As elucidated by Herbert-Lowe, critical controls is the first area highlighted by VLSB+C that necessitates education for the Victorian legal profession.

She explained how this encompasses aspects such as “security, making sure you have security updates, strong passwords and login credentials, and multifactor authentication”.

Herbert-Lowe explained that the second area VLSB+C outlines for law firms to be aware of is the need for robust system controls.

She noted that systems controls regard the “technical safeguards implemented in your [law firm] information systems to protect against external threats”.

Given the sensitive nature of the information entrusted to law firms, which includes client details, case information, and sensitive financial documents, VLSB+C expects law firms to allocate resources towards implementing advanced system control.

The final aspect that VLSB+C addresses in its minimum standard is the implementation of behavioural controls, which is crucial because human behaviour is often the weakest link in cyber security.

VIEW ALL

Herbert-Lowe entailed how this aspect focuses on “influencing and regulating human behaviour” within the firm.

To ensure compliance, she explained how firms are expected to deliver continuous “training and education” to all lawyers to ensure they are all familiar with cyber security best practices and the evolving nature of cyber threats.

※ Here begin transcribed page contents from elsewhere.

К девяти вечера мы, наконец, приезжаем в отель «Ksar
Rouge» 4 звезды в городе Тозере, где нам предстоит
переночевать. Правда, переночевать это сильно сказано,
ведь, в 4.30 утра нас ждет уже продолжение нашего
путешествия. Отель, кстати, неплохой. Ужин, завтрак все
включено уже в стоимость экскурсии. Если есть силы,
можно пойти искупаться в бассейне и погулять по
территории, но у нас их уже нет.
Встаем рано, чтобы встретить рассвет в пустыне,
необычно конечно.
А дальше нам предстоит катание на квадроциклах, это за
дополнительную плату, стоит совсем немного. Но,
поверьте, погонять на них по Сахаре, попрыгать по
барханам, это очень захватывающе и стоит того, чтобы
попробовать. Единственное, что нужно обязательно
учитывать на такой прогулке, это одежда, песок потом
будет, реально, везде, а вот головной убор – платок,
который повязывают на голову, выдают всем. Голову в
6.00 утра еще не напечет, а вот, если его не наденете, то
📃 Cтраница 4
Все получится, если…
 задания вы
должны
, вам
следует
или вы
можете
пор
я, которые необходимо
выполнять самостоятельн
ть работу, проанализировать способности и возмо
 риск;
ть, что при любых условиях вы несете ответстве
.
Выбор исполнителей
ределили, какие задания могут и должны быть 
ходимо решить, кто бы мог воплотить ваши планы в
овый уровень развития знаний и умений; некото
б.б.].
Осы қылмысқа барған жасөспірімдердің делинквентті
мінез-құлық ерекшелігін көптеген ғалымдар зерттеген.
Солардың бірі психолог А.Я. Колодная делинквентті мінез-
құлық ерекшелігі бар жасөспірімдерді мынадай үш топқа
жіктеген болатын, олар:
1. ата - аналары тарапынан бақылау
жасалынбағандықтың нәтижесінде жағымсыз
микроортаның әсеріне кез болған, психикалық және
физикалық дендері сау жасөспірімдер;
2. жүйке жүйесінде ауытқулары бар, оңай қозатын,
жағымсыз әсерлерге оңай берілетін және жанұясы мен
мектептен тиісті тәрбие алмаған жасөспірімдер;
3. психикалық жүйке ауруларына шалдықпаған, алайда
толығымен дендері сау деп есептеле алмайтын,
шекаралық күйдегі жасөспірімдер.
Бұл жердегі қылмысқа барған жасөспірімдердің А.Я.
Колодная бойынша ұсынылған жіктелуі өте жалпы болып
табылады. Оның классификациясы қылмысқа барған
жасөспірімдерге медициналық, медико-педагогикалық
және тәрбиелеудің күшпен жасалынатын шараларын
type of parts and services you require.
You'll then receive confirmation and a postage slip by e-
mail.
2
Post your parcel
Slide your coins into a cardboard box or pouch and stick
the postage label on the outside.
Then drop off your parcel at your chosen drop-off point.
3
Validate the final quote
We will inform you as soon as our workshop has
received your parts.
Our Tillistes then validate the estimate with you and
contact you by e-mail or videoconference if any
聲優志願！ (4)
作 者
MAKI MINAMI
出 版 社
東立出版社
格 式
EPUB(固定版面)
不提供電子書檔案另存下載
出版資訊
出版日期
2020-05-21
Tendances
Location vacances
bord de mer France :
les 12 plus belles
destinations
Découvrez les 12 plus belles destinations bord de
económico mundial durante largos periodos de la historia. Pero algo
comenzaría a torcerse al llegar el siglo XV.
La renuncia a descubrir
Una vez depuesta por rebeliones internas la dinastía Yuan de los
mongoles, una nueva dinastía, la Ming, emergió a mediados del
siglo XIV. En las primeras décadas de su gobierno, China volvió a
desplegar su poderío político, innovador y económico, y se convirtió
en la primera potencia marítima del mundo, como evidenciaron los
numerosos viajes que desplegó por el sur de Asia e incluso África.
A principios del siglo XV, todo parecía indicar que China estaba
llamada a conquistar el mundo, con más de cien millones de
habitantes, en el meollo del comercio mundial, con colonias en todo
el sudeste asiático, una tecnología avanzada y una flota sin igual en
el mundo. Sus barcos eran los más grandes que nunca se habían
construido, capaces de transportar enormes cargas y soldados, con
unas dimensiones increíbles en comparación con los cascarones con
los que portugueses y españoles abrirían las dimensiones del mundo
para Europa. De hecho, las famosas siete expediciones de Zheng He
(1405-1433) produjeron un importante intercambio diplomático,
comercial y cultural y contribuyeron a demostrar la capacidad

Herbert-Lowe elaborated on how the newly established standards by VLSB+C are not mere recommendations for law firms but rather carry significant repercussions for those who fail to adhere to such requirements.

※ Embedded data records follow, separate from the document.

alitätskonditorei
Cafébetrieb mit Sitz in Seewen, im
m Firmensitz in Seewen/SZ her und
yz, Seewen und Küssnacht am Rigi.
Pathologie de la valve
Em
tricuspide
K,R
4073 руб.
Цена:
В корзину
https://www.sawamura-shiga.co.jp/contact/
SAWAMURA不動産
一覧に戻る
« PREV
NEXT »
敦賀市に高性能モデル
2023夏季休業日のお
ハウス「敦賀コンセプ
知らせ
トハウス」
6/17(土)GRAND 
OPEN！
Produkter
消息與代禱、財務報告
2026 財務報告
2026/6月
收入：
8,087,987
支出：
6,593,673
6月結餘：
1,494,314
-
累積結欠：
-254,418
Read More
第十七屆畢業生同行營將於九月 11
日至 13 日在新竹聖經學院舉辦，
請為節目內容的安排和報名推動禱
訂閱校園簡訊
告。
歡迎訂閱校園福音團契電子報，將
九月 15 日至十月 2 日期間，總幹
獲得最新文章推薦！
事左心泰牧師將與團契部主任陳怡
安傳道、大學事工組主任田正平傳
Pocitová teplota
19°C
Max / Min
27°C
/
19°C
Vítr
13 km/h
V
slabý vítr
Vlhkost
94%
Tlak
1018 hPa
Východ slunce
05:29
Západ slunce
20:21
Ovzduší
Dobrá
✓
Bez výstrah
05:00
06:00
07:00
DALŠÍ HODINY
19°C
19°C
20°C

“They have very clearly said that certain conduct is capable of constituting unprofessional conduct or professional misconduct under the legislation,” she said.

“[VLSB+C] very clearly set out their expectations, and then they say, which of those, if you breach some of these, could be unprofessional conduct or professional misconduct.”

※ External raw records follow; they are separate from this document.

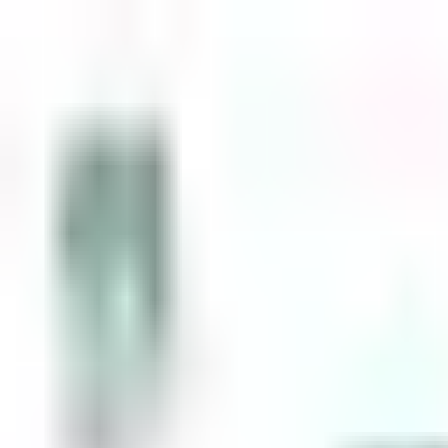
Zum Inhalt springen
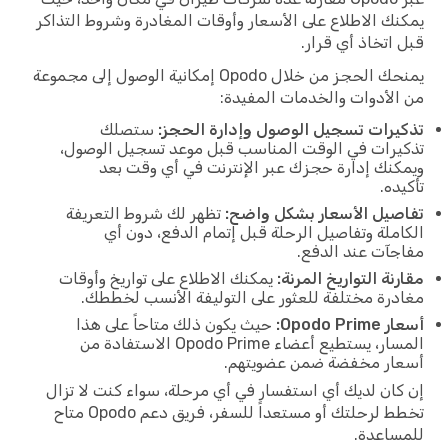
يمكنك الاطلاع على الأسعار وأوقات المغادرة وشروط التذاكر
قبل اتخاذ أي قرار.
يمنحك الحجز من خلال Opodo إمكانية الوصول إلى مجموعة
من الأدوات والخدمات المفيدة:
تذكيرات تسجيل الوصول وإدارة الحجز:
ستصلك
تذكيرات في الوقت المناسب قبل موعد تسجيل الوصول،
ويمكنك إدارة حجزك عبر الإنترنت في أي وقت بعد
تأكيده.
تفاصيل الأسعار بشكل واضح:
تظهر لك شروط التعريفة
الكاملة وتفاصيل الرحلة قبل إتمام الدفع، دون أي
مفاجآت عند الدفع.
مقارنة التواريخ المرنة:
يمكنك الاطلاع على تواريخ وأوقات
مغادرة مختلفة للعثور على التوليفة الأنسب لخططك.
أسعار Opodo Prime:
حيث يكون ذلك متاحاً على هذا
المسار، يستطيع أعضاء Opodo Prime الاستفادة من
أسعار مخفضة ضمن عضويتهم.
إن كان لديك أي استفسار في أي مرحلة، سواء كنت لا تزال
تخطط لرحلتك أو مستعداً للسفر، فريق دعم Opodo متاح
للمساعدة.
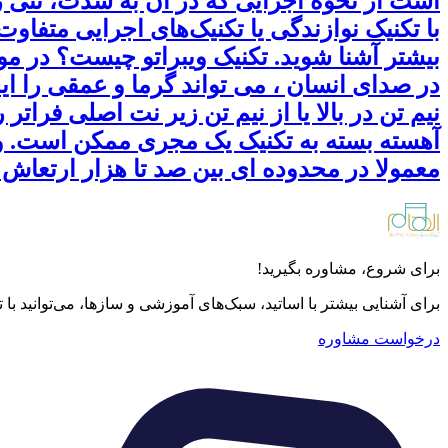
است از نحوهٔ اجرایی که در آن به شدت، نتی ر
با تکنیک نوازندگی یا تکنیک‌های اجرایی متفا
بیشتر آشنا شوید. تکنیک ویبراتو چیست؟ در م
در صدای انسان ، می تواند گرما و عمقی را ایج
نیم تن در بالا یا از نیم تن زیر نت اصلی فرات
آهسته بسته به تکنیک یک مجری ممکن است. ویب
معمولا در محدوده ای بین صد تا هزار ارتعاش 
برای شروع، مشاوره بگیرید!
برای آشنایی بیشتر با اساتید، سبک‌های آموزشی و سازها، می‌توانید با
درخواست مشاوره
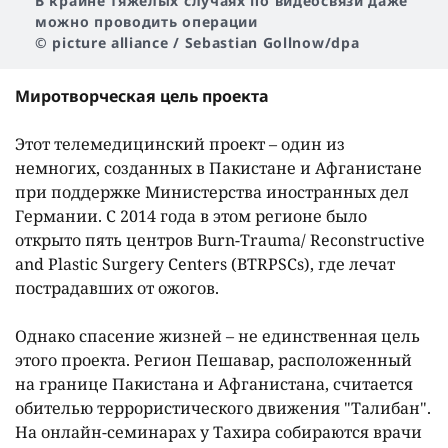
В крайне тяжелых случаях по видеосвязи даже
можно проводить операции
© picture alliance / Sebastian Gollnow/dpa
Миротворческая цель проекта
Этот телемедицинский проект – один из
немногих, созданных в Пакистане и Афганистане
при поддержке Министерства иностранных дел
Германии. С 2014 года в этом регионе было
открыто пять центров Burn-Trauma/ Reconstructive
and Plastic Surgery Centers (BTRPSCs), где лечат
пострадавших от ожогов.
Однако спасение жизней – не единственная цель
этого проекта. Регион Пешавар, расположенный
на границе Пакистана и Афганистана, считается
обителью террористического движения "Талибан".
На онлайн-семинарах у Тахира собираются врачи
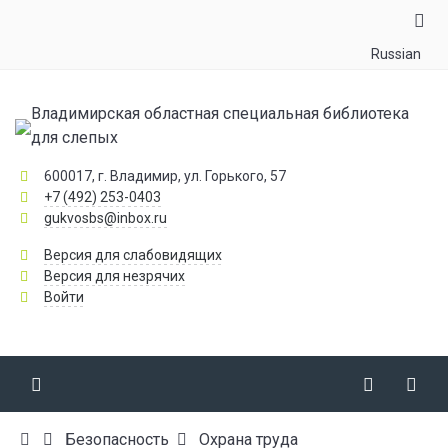
Russian
Владимирская областная специальная библиотека
для слепых
600017, г. Владимир, ул. Горького, 57
+7 (492) 253-0403
gukvosbs@inbox.ru
Версия для слабовидящих
Версия для незрячих
Войти
Безопасность
Охрана труда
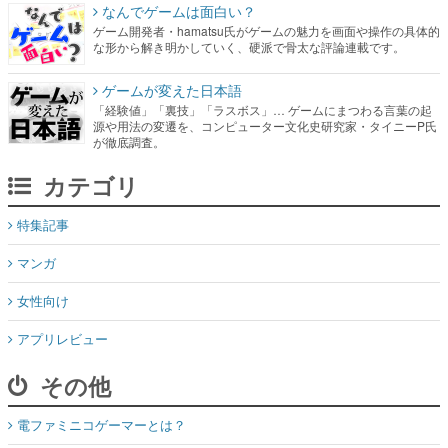
なんでゲームは面白い？
ゲーム開発者・hamatsu氏がゲームの魅力を画面や操作の具体的
な形から解き明かしていく、硬派で骨太な評論連載です。
ゲームが変えた日本語
「経験値」「裏技」「ラスボス」… ゲームにまつわる言葉の起
源や用法の変遷を、コンピューター文化史研究家・タイニーP氏
が徹底調査。
カテゴリ
特集記事
マンガ
女性向け
アプリレビュー
その他
電ファミニコゲーマーとは？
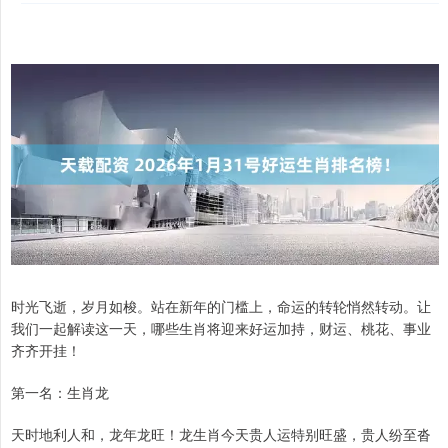
时光飞逝，岁月如梭。站在新年的门槛上，命运的转轮悄然转动。让
我们一起解读这一天，哪些生肖将迎来好运加持，财运、桃花、事业
齐齐开挂！
第一名：生肖龙
天时地利人和，龙年龙旺！龙生肖今天贵人运特别旺盛，贵人纷至沓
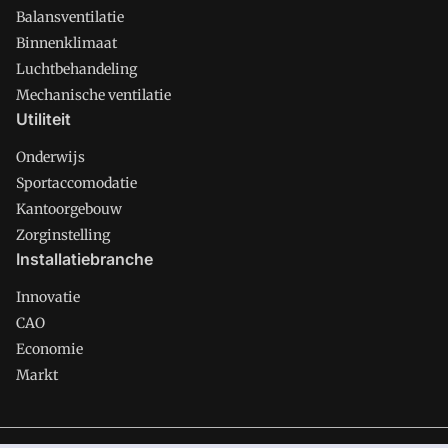
Balansventilatie
Binnenklimaat
Luchtbehandeling
Mechanische ventilatie
Utiliteit
Onderwijs
Sportaccomodatie
Kantoorgebouw
Zorginstelling
Installatiebranche
Innovatie
CAO
Economie
Markt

Victoria has set a new standard for cyber security expectations and requirements for law firms in Australia, with no other state or territory having established such comprehensive guidelines for their legal sectors.

Herbert-Lowe elucidated how the Victorian professional association for lawyers and the regulatory body have diligently enforced the new standards for lawyers to comply with.

“What’s different here is that Victoria has a very clear demarcation between the membership body, being the Law Institute of Victoria, and the regulatory body, and it’s been very clear saying this is what we expect you as lawyers to have,” she said.

In contrast, she revealed that other states in Australia have adopted a more advisory approach, encouraging law firms to improve their cyber security measures through guidelines and recommendations rather than strict mandates.

“Whereas I think in the other states, there’s certainly been lots of information produced over the last few years in the form of guidance that we recommend you do this, you should do these things.

“But it’s more in that nature of guidance and encouragement rather than a black and white thing saying you could be guilty of unprofessional conduct or professional misconduct if you don’t do these things,” she said.